El doctor José María Giuliodoro presentó en la Banca Ciudadana del Concejo Deliberante un proyecto de ordenanza para regular la telemedicina en el Partido de 9 de Julio, y explicó allí que el servicio que hoy funciona en la ciudad se ofrece a través de la Cooperativa Eléctrica y se cobra directamente en la factura de la luz. La entidad lanzó su aplicación de telesalud en marzo, con guardia permanente y turnos con especialistas. El problema que el proyecto de ordenanza describe no llegó de afuera. Está impreso en un renglón de la boleta.

El Código Civil y Comercial resolvió esta discusión hace once años. El artículo 1099 prohíbe las prácticas que limitan la libertad de contratar del consumidor y menciona en particular las que subordinan la provisión de un servicio a la adquisición simultánea de otro. El artículo 8 bis de la Ley de Defensa del Consumidor agrega la prohibición de conductas que coloquen al usuario en situaciones vergonzantes o vejatorias. Un vecino de 9 de Julio no elige quién le distribuye la electricidad. No hay segunda oferta, no hay competidor, no hay puerta de al lado. Poner un servicio de salud dentro de esa factura significa cobrarlo con la fuerza de un suministro esencial detrás.

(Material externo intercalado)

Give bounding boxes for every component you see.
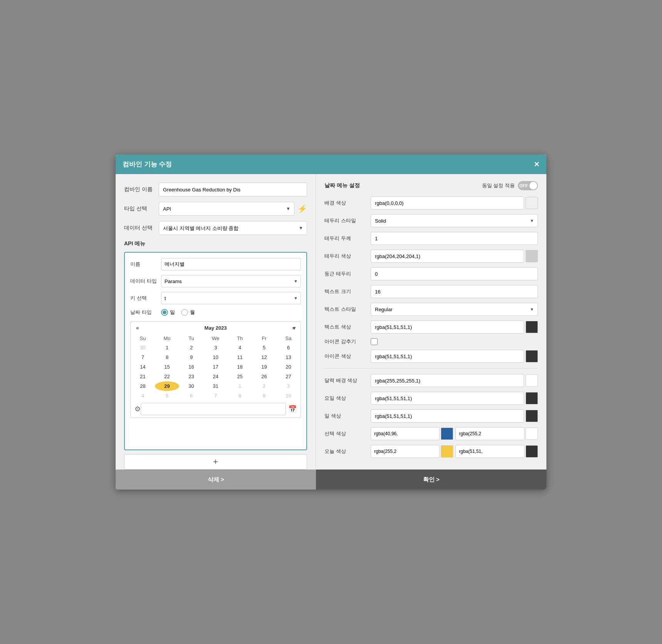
lightning-icon[interactable]: ⚡: [297, 204, 307, 213]
calendar-day[interactable]: 10: [276, 391, 301, 401]
text-color-preview[interactable]: [526, 321, 538, 333]
text-color-input[interactable]: [371, 320, 524, 334]
calendar-day[interactable]: 24: [203, 372, 228, 381]
today-color1-preview[interactable]: [441, 445, 453, 458]
type-select[interactable]: API: [159, 202, 294, 216]
calendar-day[interactable]: 26: [252, 372, 276, 381]
calendar-bg-label: 달력 배경 색상: [324, 377, 371, 384]
border-thickness-input[interactable]: [371, 232, 538, 245]
calendar-day[interactable]: 28: [131, 381, 155, 391]
calendar-day[interactable]: 7: [131, 352, 155, 362]
select-color2-preview[interactable]: [526, 428, 538, 440]
select-color1-preview[interactable]: [441, 428, 453, 440]
weekday-color-preview[interactable]: [526, 392, 538, 404]
calendar-day[interactable]: 9: [252, 391, 276, 401]
api-datatype-select[interactable]: Params: [161, 275, 301, 287]
confirm-button[interactable]: 확인 >: [316, 470, 546, 490]
calendar-day[interactable]: 30: [131, 343, 155, 352]
calendar-day[interactable]: 29: [155, 381, 179, 391]
icon-color-preview[interactable]: [526, 350, 538, 362]
calendar-day[interactable]: 7: [203, 391, 228, 401]
text-style-select[interactable]: Regular: [371, 303, 538, 316]
calendar-day[interactable]: 8: [228, 391, 252, 401]
bg-color-preview[interactable]: [526, 197, 538, 209]
delete-btn-label[interactable]: 삭제 >: [208, 476, 224, 483]
calendar-icon[interactable]: 📅: [288, 405, 297, 413]
calendar-day[interactable]: 12: [252, 352, 276, 362]
calendar-day[interactable]: 25: [228, 372, 252, 381]
calendar-day[interactable]: 5: [155, 391, 179, 401]
calendar-day[interactable]: 1: [155, 343, 179, 352]
toggle-switch[interactable]: OFF: [518, 181, 538, 190]
calendar-day[interactable]: 6: [179, 391, 203, 401]
calendar-day[interactable]: 19: [252, 362, 276, 372]
border-style-select[interactable]: Solid: [371, 214, 538, 227]
calendar-day[interactable]: 31: [203, 381, 228, 391]
today-color2-preview[interactable]: [526, 445, 538, 458]
day-color-preview[interactable]: [526, 410, 538, 422]
text-size-input[interactable]: [371, 285, 538, 298]
today-color1-input[interactable]: [371, 445, 440, 458]
calendar-day[interactable]: 4: [131, 391, 155, 401]
combine-name-input[interactable]: [159, 183, 307, 196]
border-color-preview[interactable]: [526, 250, 538, 262]
select-color-inputs: [371, 427, 538, 440]
calendar-bg-input[interactable]: [371, 374, 524, 387]
calendar-day[interactable]: 13: [276, 352, 301, 362]
calendar-day[interactable]: 23: [179, 372, 203, 381]
calendar-day[interactable]: 6: [276, 343, 301, 352]
calendar-day[interactable]: 16: [179, 362, 203, 372]
text-size-row: 텍스트 크기: [324, 285, 538, 298]
calendar-day[interactable]: 10: [203, 352, 228, 362]
calendar-day[interactable]: 5: [252, 343, 276, 352]
today-color-inputs: [371, 445, 538, 458]
calendar-day[interactable]: 4: [228, 343, 252, 352]
calendar-dropdown-arrow[interactable]: ▼: [292, 325, 297, 331]
border-color-input[interactable]: [371, 250, 524, 263]
api-name-input[interactable]: [161, 258, 301, 270]
icon-color-input[interactable]: [371, 350, 524, 363]
calendar-day[interactable]: 8: [155, 352, 179, 362]
weekday-color-label: 요일 색상: [324, 395, 371, 402]
calendar-prev[interactable]: «: [136, 325, 139, 331]
calendar-day[interactable]: 17: [203, 362, 228, 372]
calendar-week-row: 78910111213: [131, 352, 301, 362]
calendar-day[interactable]: 21: [131, 372, 155, 381]
calendar-day[interactable]: 18: [228, 362, 252, 372]
calendar-day[interactable]: 2: [252, 381, 276, 391]
calendar-date-input[interactable]: [141, 403, 286, 415]
gear-icon[interactable]: ⚙: [134, 405, 141, 413]
calendar-day[interactable]: 11: [228, 352, 252, 362]
calendar-day[interactable]: 27: [276, 372, 301, 381]
weekday-color-input[interactable]: [371, 392, 524, 405]
text-style-row: 텍스트 스타일 Regular ▼: [324, 303, 538, 316]
calendar-day[interactable]: 9: [179, 352, 203, 362]
data-select[interactable]: 서울시 지역별 에너지 소비량 종합: [159, 221, 307, 235]
today-color2-input[interactable]: [455, 445, 524, 458]
calendar-day[interactable]: 22: [155, 372, 179, 381]
calendar-day[interactable]: 30: [179, 381, 203, 391]
calendar-day[interactable]: 15: [155, 362, 179, 372]
dow-th: Th: [228, 334, 252, 343]
calendar-day[interactable]: 3: [203, 343, 228, 352]
calendar-day[interactable]: 2: [179, 343, 203, 352]
add-button[interactable]: +: [124, 454, 307, 470]
api-key-select[interactable]: t: [161, 292, 301, 304]
calendar-bg-preview[interactable]: [526, 374, 538, 387]
select-color2-input[interactable]: [455, 427, 524, 440]
round-border-input[interactable]: [371, 267, 538, 280]
confirm-btn-label[interactable]: 확인 >: [423, 476, 440, 483]
calendar-day[interactable]: 20: [276, 362, 301, 372]
calendar-day[interactable]: 3: [276, 381, 301, 391]
bg-color-input[interactable]: [371, 196, 524, 210]
close-icon[interactable]: ✕: [534, 160, 539, 169]
radio-month[interactable]: 월: [181, 309, 195, 316]
calendar-day[interactable]: 1: [228, 381, 252, 391]
day-color-input[interactable]: [371, 409, 524, 423]
today-color2-group: [455, 445, 538, 458]
icon-hide-checkbox[interactable]: [371, 338, 378, 345]
calendar-day[interactable]: 14: [131, 362, 155, 372]
select-color1-input[interactable]: [371, 427, 440, 440]
radio-day[interactable]: 일: [161, 309, 175, 316]
delete-button[interactable]: 삭제 >: [116, 470, 316, 490]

La ironía es que el propio proyecto que se debate lo dice sin querer. Su artículo quinto exige recabar consentimiento informado del paciente antes de cada teleconsulta. Nadie firma una boleta de luz. Se paga, o se corta el servicio. Ningún abogado serio va a sostener que abonar un suministro esencial equivale a consentir la contratación de una prestación médica, y sin embargo así es como una parte del padrón se enteró de que tiene telemedicina.
Después está el capítulo de los nombres. El proyecto reclama que los profesionales estén matriculados en el Distrito VII del Colegio de Médicos, que es el organismo con potestad disciplinaria sobre nuestra región. Es una exigencia elemental. Un paciente que consulta por una pantalla tiene derecho a saber quién está del otro lado, con qué matrícula y ante qué colegio se reclama cuando algo sale mal. Mientras esa información no esté publicada, la palabra que corresponde usar es anonimato, y el anonimato en medicina nunca fue una modalidad de prestación.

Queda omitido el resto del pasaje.